Intuition behind kernel is trivial implies homomorphism is injective. Let $G$ and $H$ be groups, and let $\pi : G \rightarrow H$ be a homomorphism. If $\pi$ is injective, then $\ker(\pi) = \{e_G\}$. If my understanding is correct, this is because identities are mapped to identities in a homomorphism, and if $\pi$ is injective, there is only one element in the preimage of $\{e_H\}$, namely $e_G$.
Does such an intuition exist as to explain why: if $\ker(\pi) = \{e_G\}$, then $\pi$ is injective? I can prove this symbolically, but I feel like I have no clue why this should be true.
 A: If two elements of $G$ map to the same thing, their ratio maps to the identity, and is therefore in the Kernel. This ratio is only $1$ (the identity) if they are equal.
A: It should not be surprising that if a homomorphism $\phi$ is injective, then its kernel is trivial. After all, injectivity requires that the preimage of every element of the image be unique. (And the homomorphism property requires that the preimage of the identity be the identity, in particular.)
It is the converse -- that the triviality of the kernel is sufficient for injectivity -- that is less obvious. Mark Bennett has given the core idea: symbolically, if $\phi(a)$ equals $\phi(b)$, then their (group) inverses are equal too, and thus
$$\phi(ab^{-1})=\phi(a)\phi(b^{-1})=\phi(a)\phi(b)^{-1}=e$$
The first and second steps of this calculation work only because of the homomorphism property of $\phi$. Now, if the kernel is trivial, we conclude that $ab^{-1}=e$, so $a=b$, and injectivity follows.

Here is a nonstandard but alternative way to think about this result; it is good for intuition and illustrates another Big Idea. Say a function $f$ is injective at $y$, an element of the image, if the preimage $f^{-1}(y)$ has only one element. This is a "local" property; a function might be injective at $y_1$ but not at $y_2$.

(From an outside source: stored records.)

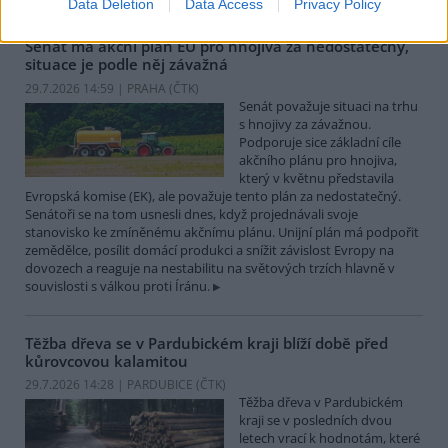
Data Deletion
Data Access
Privacy Policy
Senát má akční plán EU pro hnojiva za nedostatečný,
situace je podle něj závažná
29.7.2026 14:59 | PRAHA (
ČTK
)
Senát považuje situaci na trhu
s hnojivy za závažnou.
Podporuje sice základní cíle
akčního plánu pro hnojiva,
který v květnu představila
Evropská komise (EK), ale považuje tento plán za nedostatečný.
Senátoři se na tom usnesli dnes, když projednávali svoje
stanovisko ke zmíněnému akčnímu plánu. Unijní plán má podpořit
zemědělce, posílit domácí produkci a snížit závislost Evropy na
dovozech a reaguje na nestabilitu na světových trzích hlavně v
souvislosti s válkou proti Íránu.
Těžba dřeva se v Pardubickém kraji blíží době před
kůrovcovou kalamitou
29.7.2026 14:28 | PARDUBICE (
ČTK
)
Těžba dřeva v Pardubickém
kraji se v posledních dvou
letech vrací k hodnotám, které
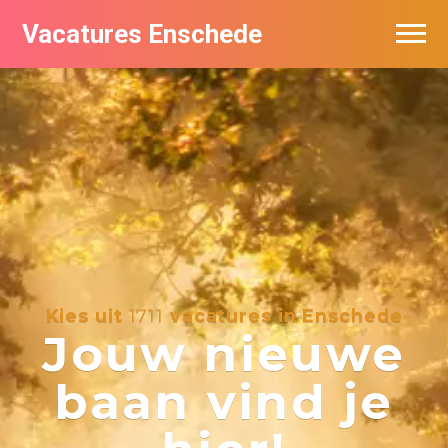
Vacatures Enschede
Vacatures per bedrijf
De populairste vacatures in Enschede
Nieuwsbrief feed
Kies uit
1711
vacatures in Enschede
Jouw nieuwe
baan vind je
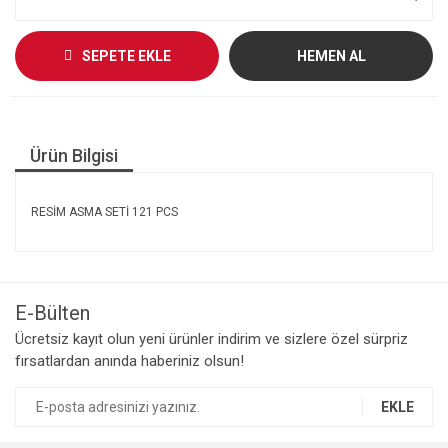
SEPETE EKLE
HEMEN AL
Ürün Bilgisi
RESİM ASMA SETİ 121 PCS
E-Bülten
Ücretsiz kayıt olun yeni ürünler indirim ve sizlere özel sürpriz
fırsatlardan anında haberiniz olsun!
EKLE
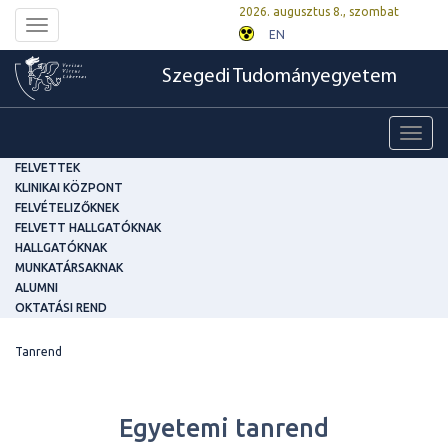
2026. augusztus 8., szombat
Toggle
EN
navigation
Szegedi Tudományegyetem
Toggl
navig
FELVETTEK
KLINIKAI KÖZPONT
FELVÉTELIZŐKNEK
FELVETT HALLGATÓKNAK
HALLGATÓKNAK
MUNKATÁRSAKNAK
ALUMNI
OKTATÁSI REND
Tanrend
Egyetemi tanrend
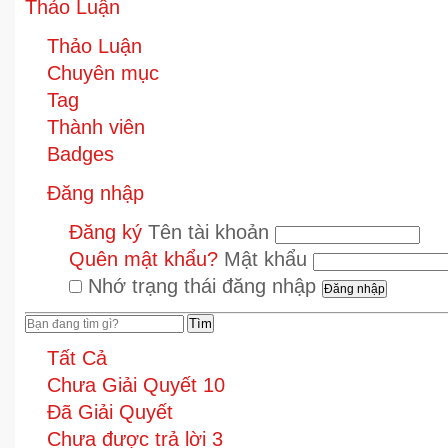
Thảo Luận
Thảo Luận
Chuyên mục
Tag
Thành viên
Badges
Đăng nhập
Đăng ký
Tên tài khoản
Quên mật khẩu?
Mật khẩu
Nhớ trạng thái đăng nhập
Tìm
Tất Cả
Chưa Giải Quyết
10
Đã Giải Quyết
Chưa được trả lời
3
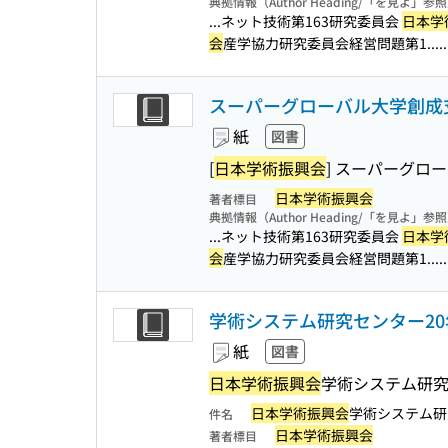
典拠情報（Author Heading/「を見よ」参
...ネット技術第163研究委員会
日本学
会
産学協力研究委員会経営問題第1...
スーパーグローバル大学創成
紙
図書
[
日本学術振興会
] スーパーグロ
日本学術振興会
著者標目
典拠情報（Author Heading/「を見よ」参
...ネット技術第163研究委員会
日本学
会
産学協力研究委員会経営問題第1...
学術システム研究センター2
紙
図書
日本学術振興会
学術システム研究
日本学術振興会
学術システム研
件名
日本学術振興会
著者標目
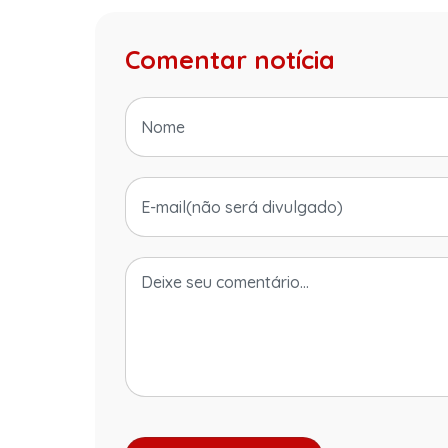
Comentar notícia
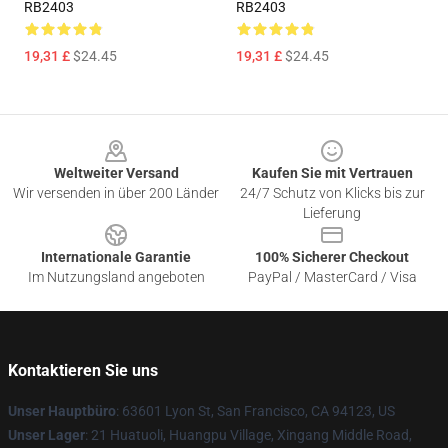
RB2403
RB2403
19,31 £
$24.45
19,31 £
$24.45
Footer
Weltweiter Versand
Kaufen Sie mit Vertrauen
Wir versenden in über 200 Länder
24/7 Schutz von Klicks bis zur
Lieferung
Internationale Garantie
100% Sicherer Checkout
Im Nutzungsland angeboten
PayPal / MasterCard / Visa
Kontaktieren Sie uns
Unser Hauptbüro
: 63601 Lyon St, San Francisco, CA 94123, US
Unser Lager
: 21 Huatuoli, Huangpu Village, Xingang Middle Road,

For general functions between sets, injectivity at a point is not sufficient to deduce global injectivity -- that is, injectivity at every point. But if $f$ is a group homomorphism, not just a bare function between sets, then local injectivity at even a single point is sufficient to deduce global injectivity. The extra structure provided by the homomorphism allows us to parlay a local phenomenon into a global one.
This is a taste of a general class of "local-to-global" results that show how local phenomena can be used to deduce global structure.
A: Just note that the preimage set of a given image element is the coset of the kernel by any preimage element of the given image element. So, every preimage set is a singleton (namely the homomorphism is injective) if and only if the kernel is trivial.